>>>>
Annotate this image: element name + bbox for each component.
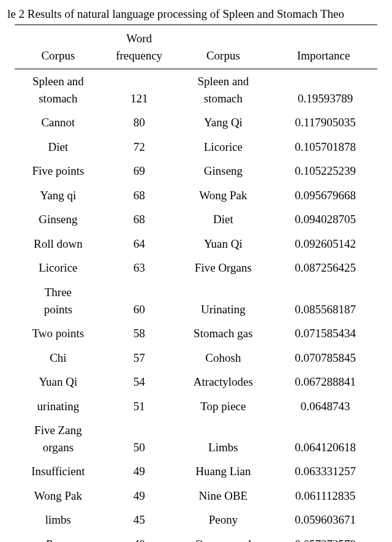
- table-row: Spleen andstomach121Spleen andstomach0.1…: [15, 69, 377, 111]
- word-frequency-cell: 40: [102, 532, 177, 542]
- word-frequency-cell: 49: [102, 484, 177, 508]
- importance-cell: 0.105225239: [270, 159, 377, 183]
- importance-cell: 0.19593789: [270, 69, 377, 111]
- corpus-importance-cell: Yang Qi: [177, 110, 270, 135]
- word-frequency-cell: 64: [102, 232, 177, 256]
- corpus-importance-cell: Wong Pak: [177, 183, 270, 208]
- word-frequency-cell: 63: [102, 256, 177, 280]
- corpus-importance-cell: Diet: [177, 207, 270, 232]
- corpus-importance-cell: Spleen andstomach: [177, 69, 270, 111]
- word-frequency-cell: 80: [102, 110, 177, 135]
- table-row: Cannot80Yang Qi0.117905035: [15, 110, 377, 135]
- corpus-freq-cell: Two points: [15, 321, 102, 346]
- corpus-importance-cell: Peony: [177, 508, 270, 532]
- header-importance: Importance: [270, 47, 377, 69]
- table-row: urinating51Top piece0.0648743: [15, 394, 377, 419]
- corpus-freq-cell: Licorice: [15, 256, 102, 280]
- corpus-importance-cell: Licorice: [177, 135, 270, 159]
- corpus-importance-cell: Urinating: [177, 280, 270, 321]
- header-wordfreq: frequency: [102, 47, 177, 69]
- table-row: Threepoints60Urinating0.085568187: [15, 280, 377, 321]
- corpus-importance-cell: Ginseng: [177, 159, 270, 183]
- word-frequency-cell: 45: [102, 508, 177, 532]
- corpus-freq-cell: Yuan Qi: [15, 370, 102, 394]
- importance-cell: 0.070785845: [270, 346, 377, 370]
- table-row: limbs45Peony0.059603671: [15, 508, 377, 532]
- word-frequency-cell: 60: [102, 280, 177, 321]
- header-corpus-1-top: [15, 25, 102, 47]
- corpus-importance-cell: Nine OBE: [177, 484, 270, 508]
- importance-cell: 0.092605142: [270, 232, 377, 256]
- corpus-freq-cell: Ginseng: [15, 207, 102, 232]
- corpus-freq-cell: Spleen andstomach: [15, 69, 102, 111]
- corpus-importance-cell: Stomach gas: [177, 321, 270, 346]
- table-row: Ginseng68Diet0.094028705: [15, 207, 377, 232]
- word-frequency-cell: 69: [102, 159, 177, 183]
- importance-cell: 0.085568187: [270, 280, 377, 321]
- corpus-freq-cell: Insufficient: [15, 459, 102, 484]
- word-frequency-cell: 51: [102, 394, 177, 419]
- corpus-importance-cell: Cohosh: [177, 346, 270, 370]
- nlp-results-table: Word Corpus frequency Corpus Importance …: [15, 25, 377, 542]
- corpus-freq-cell: Five points: [15, 159, 102, 183]
- importance-cell: 0.105701878: [270, 135, 377, 159]
- table-row: Chi57Cohosh0.070785845: [15, 346, 377, 370]
- word-frequency-cell: 58: [102, 321, 177, 346]
- importance-cell: 0.0648743: [270, 394, 377, 419]
- corpus-freq-cell: Cannot: [15, 110, 102, 135]
- importance-cell: 0.095679668: [270, 183, 377, 208]
- corpus-importance-cell: Orange peel: [177, 532, 270, 542]
- importance-cell: 0.059603671: [270, 508, 377, 532]
- importance-cell: 0.061112835: [270, 484, 377, 508]
- table-row: Five points69Ginseng0.105225239: [15, 159, 377, 183]
- table-row: Yuan Qi54Atractylodes0.067288841: [15, 370, 377, 394]
- word-frequency-cell: 54: [102, 370, 177, 394]
- corpus-freq-cell: Chi: [15, 346, 102, 370]
- table-row: Roll down64Yuan Qi0.092605142: [15, 232, 377, 256]
- importance-cell: 0.067288841: [270, 370, 377, 394]
- table-row: Diet72Licorice0.105701878: [15, 135, 377, 159]
- word-frequency-cell: 121: [102, 69, 177, 111]
- corpus-freq-cell: Diet: [15, 135, 102, 159]
- corpus-importance-cell: Huang Lian: [177, 459, 270, 484]
- table-row: Wong Pak49Nine OBE0.061112835: [15, 484, 377, 508]
- header-corpus-2: Corpus: [177, 47, 270, 69]
- word-frequency-cell: 49: [102, 459, 177, 484]
- word-frequency-cell: 57: [102, 346, 177, 370]
- table-caption: le 2 Results of natural language process…: [7, 7, 385, 21]
- importance-cell: 0.063331257: [270, 459, 377, 484]
- corpus-freq-cell: Wong Pak: [15, 484, 102, 508]
- corpus-freq-cell: Yang qi: [15, 183, 102, 208]
- importance-cell: 0.094028705: [270, 207, 377, 232]
- header-corpus-1: Corpus: [15, 47, 102, 69]
- table-row: Five Zangorgans50Limbs0.064120618: [15, 418, 377, 459]
- word-frequency-cell: 68: [102, 207, 177, 232]
- importance-cell: 0.071585434: [270, 321, 377, 346]
- corpus-freq-cell: Poop: [15, 532, 102, 542]
- word-frequency-cell: 68: [102, 183, 177, 208]
- corpus-importance-cell: Five Organs: [177, 256, 270, 280]
- table-row: Licorice63Five Organs0.087256425: [15, 256, 377, 280]
- table-row: Two points58Stomach gas0.071585434: [15, 321, 377, 346]
- importance-cell: 0.087256425: [270, 256, 377, 280]
- corpus-freq-cell: Threepoints: [15, 280, 102, 321]
- corpus-freq-cell: limbs: [15, 508, 102, 532]
- corpus-importance-cell: Atractylodes: [177, 370, 270, 394]
- corpus-freq-cell: urinating: [15, 394, 102, 419]
- corpus-freq-cell: Five Zangorgans: [15, 418, 102, 459]
- importance-cell: 0.117905035: [270, 110, 377, 135]
- header-importance-top: [270, 25, 377, 47]
- corpus-importance-cell: Top piece: [177, 394, 270, 419]
- corpus-importance-cell: Yuan Qi: [177, 232, 270, 256]
- table-row: Poop40Orange peel0.057272579: [15, 532, 377, 542]
- header-wordfreq-top: Word: [102, 25, 177, 47]
- importance-cell: 0.057272579: [270, 532, 377, 542]
- table-row: Insufficient49Huang Lian0.063331257: [15, 459, 377, 484]
- corpus-importance-cell: Limbs: [177, 418, 270, 459]
- importance-cell: 0.064120618: [270, 418, 377, 459]
- header-corpus-2-top: [177, 25, 270, 47]
- word-frequency-cell: 72: [102, 135, 177, 159]
- table-row: Yang qi68Wong Pak0.095679668: [15, 183, 377, 208]
- word-frequency-cell: 50: [102, 418, 177, 459]
- corpus-freq-cell: Roll down: [15, 232, 102, 256]
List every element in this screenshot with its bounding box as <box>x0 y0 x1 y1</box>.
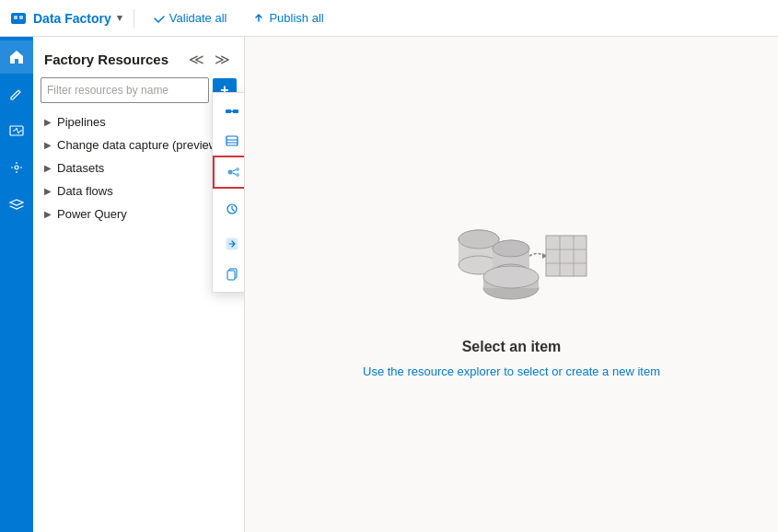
menu-item-pipeline[interactable]: Pipeline ▶ <box>213 97 245 126</box>
menu-item-dataflow[interactable]: Data flow ▶ <box>213 156 245 189</box>
svg-rect-2 <box>19 16 23 19</box>
powerquery-icon <box>224 236 240 252</box>
main-dropdown: Pipeline ▶ Dataset <box>212 92 245 293</box>
search-input[interactable] <box>41 77 209 103</box>
collapse-btn[interactable]: ≪ <box>185 48 207 70</box>
topbar-divider <box>134 9 134 28</box>
nav-manage[interactable] <box>0 151 33 184</box>
svg-rect-19 <box>227 271 235 280</box>
dataflow-icon <box>226 164 242 180</box>
main-layout: Factory Resources ≪ ≫ + ▶ Pipelines ▶ Ch… <box>0 37 778 532</box>
chevron-right-icon: ▶ <box>44 209 52 219</box>
illustration <box>428 191 594 315</box>
empty-state: Select an item Use the resource explorer… <box>363 191 660 378</box>
dataset-icon <box>224 133 240 149</box>
svg-point-11 <box>228 170 233 175</box>
svg-rect-0 <box>11 13 26 24</box>
sidebar: Factory Resources ≪ ≫ + ▶ Pipelines ▶ Ch… <box>33 37 245 532</box>
chevron-right-icon: ▶ <box>44 117 52 127</box>
dropdown-container: Pipeline ▶ Dataset <box>212 92 245 293</box>
svg-rect-8 <box>226 136 238 145</box>
svg-point-29 <box>459 230 499 249</box>
empty-state-title: Select an item <box>462 339 562 355</box>
sidebar-title: Factory Resources <box>44 52 168 67</box>
validate-all-button[interactable]: Validate all <box>145 7 235 29</box>
nav-learn[interactable] <box>0 188 33 221</box>
sidebar-header: Factory Resources ≪ ≫ <box>33 37 244 77</box>
main-content: Select an item Use the resource explorer… <box>245 37 778 532</box>
svg-line-15 <box>233 173 237 175</box>
nav-edit[interactable] <box>0 77 33 110</box>
copy-icon <box>224 265 240 282</box>
svg-rect-35 <box>546 236 586 276</box>
svg-point-42 <box>483 266 539 288</box>
menu-item-cdc[interactable]: Change data capture (preview) <box>213 189 245 229</box>
cdc-icon <box>224 201 240 217</box>
menu-item-powerquery[interactable]: Power Query <box>213 229 245 259</box>
empty-state-subtitle: Use the resource explorer to select or c… <box>363 364 660 378</box>
svg-rect-1 <box>14 16 17 19</box>
nav-monitor[interactable] <box>0 114 33 147</box>
menu-item-dataset[interactable]: Dataset <box>213 126 245 156</box>
svg-point-4 <box>15 166 18 169</box>
topbar: Data Factory ▾ Validate all Publish all <box>0 0 778 37</box>
chevron-right-icon: ▶ <box>44 186 52 196</box>
chevron-right-icon: ▶ <box>44 140 52 150</box>
svg-point-12 <box>236 168 239 171</box>
nav-home[interactable] <box>0 40 33 74</box>
chevron-right-icon: ▶ <box>44 163 52 173</box>
svg-point-13 <box>236 173 239 177</box>
svg-rect-6 <box>233 110 238 113</box>
svg-point-33 <box>493 240 529 257</box>
svg-line-14 <box>233 170 237 172</box>
menu-item-copy-tool[interactable]: Copy Data tool <box>213 259 245 288</box>
nav-rail <box>0 37 33 532</box>
brand: Data Factory ▾ <box>9 9 122 28</box>
pipeline-icon <box>224 103 240 120</box>
sidebar-header-actions: ≪ ≫ <box>185 48 233 70</box>
svg-rect-5 <box>226 110 231 113</box>
expand-btn[interactable]: ≫ <box>211 48 233 70</box>
publish-all-button[interactable]: Publish all <box>245 7 331 29</box>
<<<<
• Task description
Pull out every line of the entries that includes the word "icon".

• Problem solution
powerquery-icon <box>224 236 240 252</box>
dataflow-icon <box>226 164 242 180</box>
chevron-right-icon: ▶ <box>44 209 52 219</box>
dataset-icon <box>224 133 240 149</box>
chevron-right-icon: ▶ <box>44 117 52 127</box>
copy-icon <box>224 265 240 282</box>
cdc-icon <box>224 201 240 217</box>
chevron-right-icon: ▶ <box>44 186 52 196</box>
chevron-right-icon: ▶ <box>44 140 52 150</box>
chevron-right-icon: ▶ <box>44 163 52 173</box>
pipeline-icon <box>224 103 240 120</box>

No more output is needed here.